== PROBLEM TO SOLVE ==
Without the images, write out the whole listing exactly.

== ENTRIES PROVIDED ==
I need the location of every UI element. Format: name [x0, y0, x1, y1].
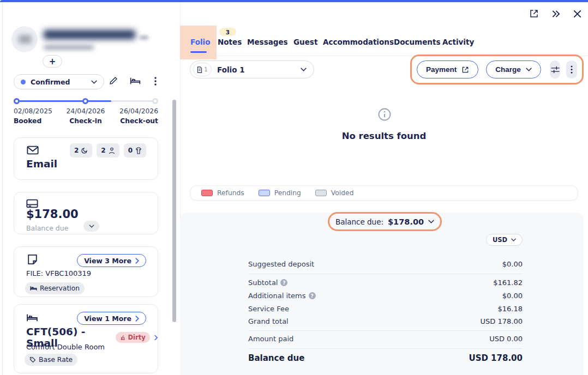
view-more-rooms-label: View 1 More [84, 314, 131, 323]
summary-divider [248, 330, 523, 331]
folio-selector-label: Folio 1 [217, 65, 295, 74]
bed-icon [30, 286, 37, 291]
chevron-right-icon [135, 258, 139, 264]
tab-messages[interactable]: Messages [247, 38, 288, 46]
summary-row-amount-paid: Amount paidUSD 0.00 [248, 335, 523, 344]
tab-activity[interactable]: Activity [442, 38, 474, 46]
email-card-title: Email [26, 158, 57, 170]
tab-guest[interactable]: Guest [293, 38, 317, 46]
timeline-dot-checkout[interactable] [152, 98, 158, 104]
guests-badge: 2 [97, 143, 119, 158]
stay-badges: 2 2 0 [70, 143, 146, 158]
balance-due-amount: $178.00 [388, 217, 424, 226]
payment-button[interactable]: Payment [417, 61, 478, 78]
timeline-dot-checkin[interactable] [82, 98, 88, 104]
email-card[interactable]: 2 2 0 Email [14, 137, 158, 180]
balance-card[interactable]: $178.00 Balance due [14, 192, 158, 234]
summary-row-suggested-deposit: Suggested deposit$0.00 [248, 260, 523, 269]
timeline-dot-booked[interactable] [14, 98, 20, 104]
rate-tag: Base Rate [25, 354, 77, 366]
edit-icon[interactable] [109, 76, 118, 85]
more-options-button[interactable] [566, 61, 577, 78]
help-icon[interactable]: ? [280, 279, 287, 286]
moon-icon [81, 147, 88, 154]
guest-email-redacted [44, 45, 94, 50]
balance-expand-button[interactable] [83, 221, 99, 232]
open-in-new-icon[interactable] [529, 9, 539, 19]
tab-notes[interactable]: Notes [218, 38, 242, 46]
help-icon[interactable]: ? [309, 292, 316, 299]
currency-select[interactable]: USD [486, 234, 523, 246]
add-button[interactable]: + [43, 55, 62, 68]
timeline-progress [16, 100, 111, 102]
reservation-tag: Reservation [25, 282, 85, 294]
status-dot-icon [21, 80, 26, 84]
view-more-files-button[interactable]: View 3 More [77, 254, 146, 267]
pending-swatch [259, 190, 270, 196]
summary-row-grand-total: Grand totalUSD 178.00 [248, 317, 523, 326]
collapse-right-icon[interactable] [552, 10, 560, 17]
chevron-down-icon [91, 80, 97, 84]
status-select[interactable]: Confirmed [14, 74, 104, 89]
charge-button[interactable]: Charge [486, 61, 541, 78]
page-edge-line [2, 2, 3, 375]
legend-voided: Voided [315, 189, 354, 197]
transactions-legend: Refunds Pending Voided [190, 185, 578, 201]
sliders-icon [551, 66, 560, 74]
bed-icon[interactable] [130, 77, 141, 85]
broom-icon [120, 335, 126, 341]
file-card[interactable]: View 3 More FILE: VFBC100319 Reservation [14, 246, 158, 297]
active-tab-underline [190, 51, 207, 53]
child-icon [135, 147, 142, 154]
filter-button[interactable] [550, 61, 561, 78]
children-badge: 0 [124, 143, 146, 158]
open-in-new-icon [461, 66, 469, 74]
voided-swatch [315, 190, 327, 196]
info-icon [378, 108, 391, 121]
person-icon [109, 147, 115, 154]
kebab-icon [571, 65, 573, 74]
summary-divider [248, 274, 523, 274]
kebab-icon[interactable] [154, 77, 157, 86]
avatar [11, 26, 38, 52]
room-type-label: Comfort Double Room [26, 343, 105, 351]
folio-number-chip: 1 [193, 63, 212, 76]
folio-summary: Balance due: $178.00 USD Suggested depos… [180, 213, 584, 375]
close-icon[interactable] [573, 10, 581, 18]
chevron-down-icon [526, 68, 532, 71]
room-card[interactable]: View 1 More CFT(506) - Small Dirty Comfo… [14, 304, 158, 373]
guest-name-ellipsis-redacted [140, 36, 148, 39]
timeline-checkout: 26/04/2026Check-out [115, 107, 158, 125]
legend-refunds: Refunds [201, 189, 244, 197]
notes-count-badge: 3 [219, 28, 236, 36]
balance-label: Balance due [26, 224, 68, 232]
chevron-right-icon [135, 316, 139, 322]
chevron-down-icon [301, 68, 307, 71]
status-label: Confirmed [31, 78, 86, 86]
credit-card-icon [26, 199, 38, 208]
tab-documents[interactable]: Documents [394, 38, 440, 46]
chevron-right-icon[interactable] [154, 335, 158, 341]
balance-amount: $178.00 [26, 208, 79, 221]
tab-accommodations[interactable]: Accommodations [323, 38, 394, 46]
empty-state-message: No results found [180, 131, 588, 141]
housekeeping-status-badge: Dirty [116, 332, 150, 343]
summary-row-balance-due: Balance dueUSD 178.00 [248, 353, 523, 362]
left-panel-scrollbar[interactable] [172, 100, 176, 322]
bed-icon [26, 313, 38, 322]
folio-selector[interactable]: 1 Folio 1 [190, 61, 314, 78]
toolbar-highlight: Payment Charge [410, 55, 584, 84]
note-icon [27, 254, 38, 265]
summary-divider [248, 348, 523, 349]
view-more-rooms-button[interactable]: View 1 More [77, 312, 146, 325]
chevron-down-icon [511, 238, 516, 241]
nights-badge: 2 [70, 143, 92, 158]
timeline-booked: 02/08/2025Booked [14, 107, 52, 125]
summary-row-subtotal: Subtotal? $161.82 [248, 279, 523, 288]
charge-button-label: Charge [495, 65, 521, 74]
timeline-checkin: 24/04/2026Check-in [58, 107, 113, 125]
summary-row-additional-items: Additional items? $0.00 [248, 292, 523, 301]
refunds-swatch [201, 190, 213, 196]
tab-folio[interactable]: Folio [190, 38, 210, 46]
balance-due-dropdown[interactable]: Balance due: $178.00 [328, 212, 442, 231]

== REPLY ==
I need the location of every UI element. Format: name [x0, y0, x1, y1].
view-more-rooms-label: View 1 More [84, 314, 131, 323]
summary-divider [248, 330, 523, 331]
folio-selector-label: Folio 1 [217, 65, 295, 74]
bed-icon [30, 286, 37, 291]
chevron-right-icon [135, 258, 139, 264]
tab-messages[interactable]: Messages [247, 38, 288, 46]
summary-row-amount-paid: Amount paidUSD 0.00 [248, 335, 523, 344]
tab-activity[interactable]: Activity [442, 38, 474, 46]
email-card-title: Email [26, 158, 57, 170]
tab-guest[interactable]: Guest [293, 38, 317, 46]
timeline-dot-checkout[interactable] [152, 98, 158, 104]
guests-badge: 2 [97, 143, 119, 158]
stay-badges: 2 2 0 [70, 143, 146, 158]
balance-due-amount: $178.00 [388, 217, 424, 226]
payment-button[interactable]: Payment [417, 61, 478, 78]
timeline-dot-checkin[interactable] [82, 98, 88, 104]
email-card[interactable]: 2 2 0 Email [14, 137, 158, 180]
balance-card[interactable]: $178.00 Balance due [14, 192, 158, 234]
summary-row-suggested-deposit: Suggested deposit$0.00 [248, 260, 523, 269]
timeline-dot-booked[interactable] [14, 98, 20, 104]
rate-tag: Base Rate [25, 354, 77, 366]
edit-icon[interactable] [109, 76, 118, 85]
more-options-button[interactable] [566, 61, 577, 78]
help-icon[interactable]: ? [280, 279, 287, 286]
moon-icon [81, 147, 88, 154]
guest-email-redacted [44, 45, 94, 50]
balance-expand-button[interactable] [83, 221, 99, 232]
open-in-new-icon[interactable] [529, 9, 539, 19]
tab-notes[interactable]: Notes [218, 38, 242, 46]
help-icon[interactable]: ? [309, 292, 316, 299]
currency-select[interactable]: USD [486, 234, 523, 246]
add-button[interactable]: + [43, 55, 62, 68]
timeline-progress [16, 100, 111, 102]
reservation-tag: Reservation [25, 282, 85, 294]
status-dot-icon [21, 80, 26, 84]
view-more-files-button[interactable]: View 3 More [77, 254, 146, 267]
pending-swatch [259, 190, 270, 196]
summary-row-grand-total: Grand totalUSD 178.00 [248, 317, 523, 326]
collapse-right-icon[interactable] [552, 10, 560, 17]
chevron-down-icon [91, 80, 97, 84]
status-select[interactable]: Confirmed [14, 74, 104, 89]
charge-button[interactable]: Charge [486, 61, 541, 78]
page-edge-line [2, 2, 3, 375]
legend-voided: Voided [315, 189, 354, 197]
transactions-legend: Refunds Pending Voided [190, 185, 578, 201]
sliders-icon [551, 66, 560, 74]
bed-icon[interactable] [130, 77, 141, 85]
broom-icon [120, 335, 126, 341]
file-card[interactable]: View 3 More FILE: VFBC100319 Reservation [14, 246, 158, 297]
active-tab-underline [190, 51, 207, 53]
child-icon [135, 147, 142, 154]
filter-button[interactable] [550, 61, 561, 78]
children-badge: 0 [124, 143, 146, 158]
open-in-new-icon [461, 66, 469, 74]
voided-swatch [315, 190, 327, 196]
info-icon [378, 108, 391, 121]
person-icon [109, 147, 115, 154]
kebab-icon [571, 65, 573, 74]
summary-divider [248, 274, 523, 274]
kebab-icon[interactable] [154, 77, 157, 86]
avatar [11, 26, 38, 52]
room-type-label: Comfort Double Room [26, 343, 105, 351]
folio-number-chip: 1 [193, 63, 212, 76]
folio-summary: Balance due: $178.00 USD Suggested depos… [180, 213, 584, 375]
close-icon[interactable] [573, 10, 581, 18]
chevron-down-icon [526, 68, 532, 71]
room-card[interactable]: View 1 More CFT(506) - Small Dirty Comfo… [14, 304, 158, 373]
guest-name-ellipsis-redacted [140, 36, 148, 39]
timeline-checkout: 26/04/2026Check-out [115, 107, 158, 125]
legend-refunds: Refunds [201, 189, 244, 197]
notes-count-badge: 3 [219, 28, 236, 36]
balance-label: Balance due [26, 224, 68, 232]
chevron-right-icon [135, 316, 139, 322]
chevron-down-icon [301, 68, 307, 71]
status-label: Confirmed [31, 78, 86, 86]
credit-card-icon [26, 199, 38, 208]
tab-documents[interactable]: Documents [394, 38, 440, 46]
chevron-right-icon[interactable] [154, 335, 158, 341]
balance-amount: $178.00 [26, 208, 79, 221]
tab-accommodations[interactable]: Accommodations [323, 38, 394, 46]
empty-state-message: No results found [180, 131, 588, 141]
housekeeping-status-badge: Dirty [116, 332, 150, 343]
summary-row-balance-due: Balance dueUSD 178.00 [248, 353, 523, 362]
left-panel-scrollbar[interactable] [172, 100, 176, 322]
bed-icon [26, 313, 38, 322]
folio-selector[interactable]: 1 Folio 1 [190, 61, 314, 78]
toolbar-highlight: Payment Charge [410, 55, 584, 84]
note-icon [27, 254, 38, 265]
summary-divider [248, 348, 523, 349]
view-more-rooms-button[interactable]: View 1 More [77, 312, 146, 325]
chevron-down-icon [511, 238, 516, 241]
nights-badge: 2 [70, 143, 92, 158]
timeline-booked: 02/08/2025Booked [14, 107, 52, 125]
summary-row-subtotal: Subtotal? $161.82 [248, 279, 523, 288]
charge-button-label: Charge [495, 65, 521, 74]
timeline-checkin: 24/04/2026Check-in [58, 107, 113, 125]
summary-row-additional-items: Additional items? $0.00 [248, 292, 523, 301]
refunds-swatch [201, 190, 213, 196]
tab-folio[interactable]: Folio [190, 38, 210, 46]
balance-due-dropdown[interactable]: Balance due: $178.00 [328, 212, 442, 231]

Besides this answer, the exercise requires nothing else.